All entries below are to be reproduced precisely as they stand, without the pictures.
▬▬▬▬▬▬▬▬▬▬
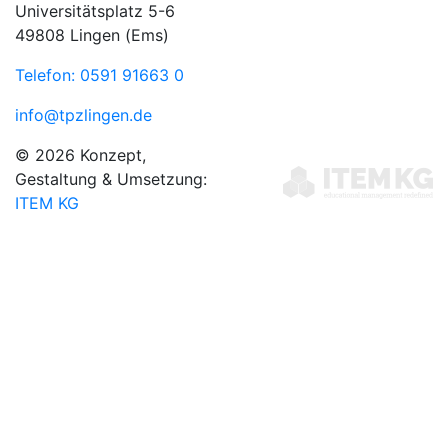
Universitätsplatz 5-6
49808 Lingen (Ems)
Telefon: 0591 91663 0
info@tpzlingen.de
© 2026 Konzept,
Gestaltung & Umsetzung:
ITEM KG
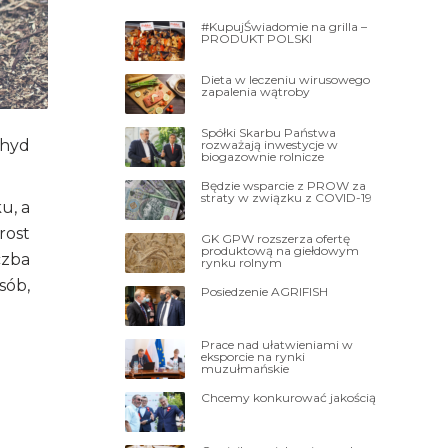
#KupujŚwiadomie na grilla –
PRODUKT POLSKI
Dieta w leczeniu wirusowego
zapalenia wątroby
Spółki Skarbu Państwa
ehyd
rozważają inwestycje w
biogazownie rolnicze
Będzie wsparcie z PROW za
straty w związku z COVID-19
u, a
rost
GK GPW rozszerza ofertę
produktową na giełdowym
czba
rynku rolnym
sób,
Posiedzenie AGRIFISH
Prace nad ułatwieniami w
eksporcie na rynki
muzułmańskie
Chcemy konkurować jakością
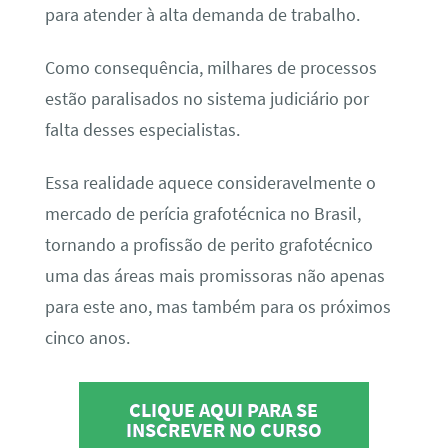
para atender à alta demanda de trabalho.
Como consequência, milhares de processos
estão paralisados no sistema judiciário por
falta desses especialistas.
Essa realidade aquece consideravelmente o
mercado de perícia grafotécnica no Brasil,
tornando a profissão de perito grafotécnico
uma das áreas mais promissoras não apenas
para este ano, mas também para os próximos
cinco anos.
CLIQUE AQUI PARA SE
INSCREVER NO CURSO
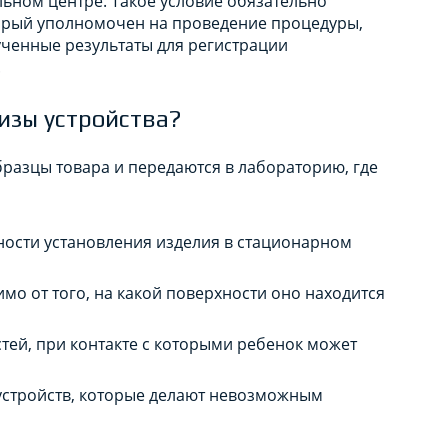
ьном центре. Такое условие обязательно
орый уполномочен на проведение процедуры,
ченные результаты для регистрации
.
тизы устройства?
разцы товара и передаются в лабораторию, где
ости установления изделия в стационарном
мо от того, на какой поверхности оно находится
стей, при контакте с которыми ребенок может
устройств, которые делают невозможным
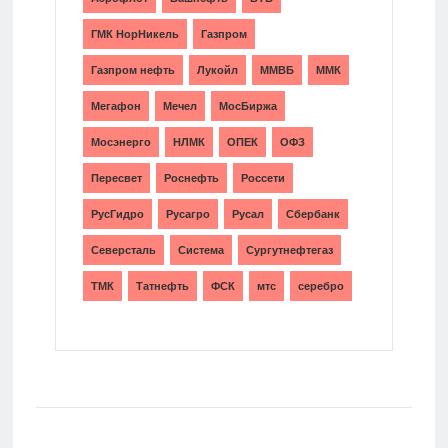
ГМК НорНикель
Газпром
Газпром нефть
Лукойл
ММВБ
ММК
Мегафон
Мечел
МосБиржа
Мосэнерго
НЛМК
ОПЕК
ОФЗ
Пересвет
Роснефть
Россети
РусГидро
Русагро
Русал
Сбербанк
Северсталь
Система
Сургутнефтегаз
ТМК
Татнефть
ФСК
мтс
серебро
▬▬▬▬▬▬▬▬▬▬
RESPONSE AREA:
Universitätsplatz 5-6
49808 Lingen (Ems)
Telefon: 0591 91663 0
info@tpzlingen.de
© 2026 Konzept,
Gestaltung & Umsetzung:
ITEM KG
#KupujŚwiadomie na grilla –
PRODUKT POLSKI
Dieta w leczeniu wirusowego
zapalenia wątroby
Spółki Skarbu Państwa
ehyd
rozważają inwestycje w
biogazownie rolnicze
Będzie wsparcie z PROW za
straty w związku z COVID-19
u, a
rost
GK GPW rozszerza ofertę
produktową na giełdowym
czba
rynku rolnym
sób,
Posiedzenie AGRIFISH
Prace nad ułatwieniami w
eksporcie na rynki
muzułmańskie
Chcemy konkurować jakością
para atender à alta demanda de trabalho.
Como consequência, milhares de processos
estão paralisados no sistema judiciário por
falta desses especialistas.
Essa realidade aquece consideravelmente o
mercado de perícia grafotécnica no Brasil,
tornando a profissão de perito grafotécnico
uma das áreas mais promissoras não apenas
para este ano, mas também para os próximos
cinco anos.
CLIQUE AQUI PARA SE
INSCREVER NO CURSO
ьном центре. Такое условие обязательно
орый уполномочен на проведение процедуры,
ченные результаты для регистрации
.
тизы устройства?
разцы товара и передаются в лабораторию, где
ости установления изделия в стационарном
мо от того, на какой поверхности оно находится
стей, при контакте с которыми ребенок может
устройств, которые делают невозможным
ГМК НорНикель
Газпром
Газпром нефть
Лукойл
ММВБ
ММК
Мегафон
Мечел
МосБиржа
Мосэнерго
НЛМК
ОПЕК
ОФЗ
Пересвет
Роснефть
Россети
РусГидро
Русагро
Русал
Сбербанк
Северсталь
Система
Сургутнефтегаз
ТМК
Татнефть
ФСК
мтс
серебро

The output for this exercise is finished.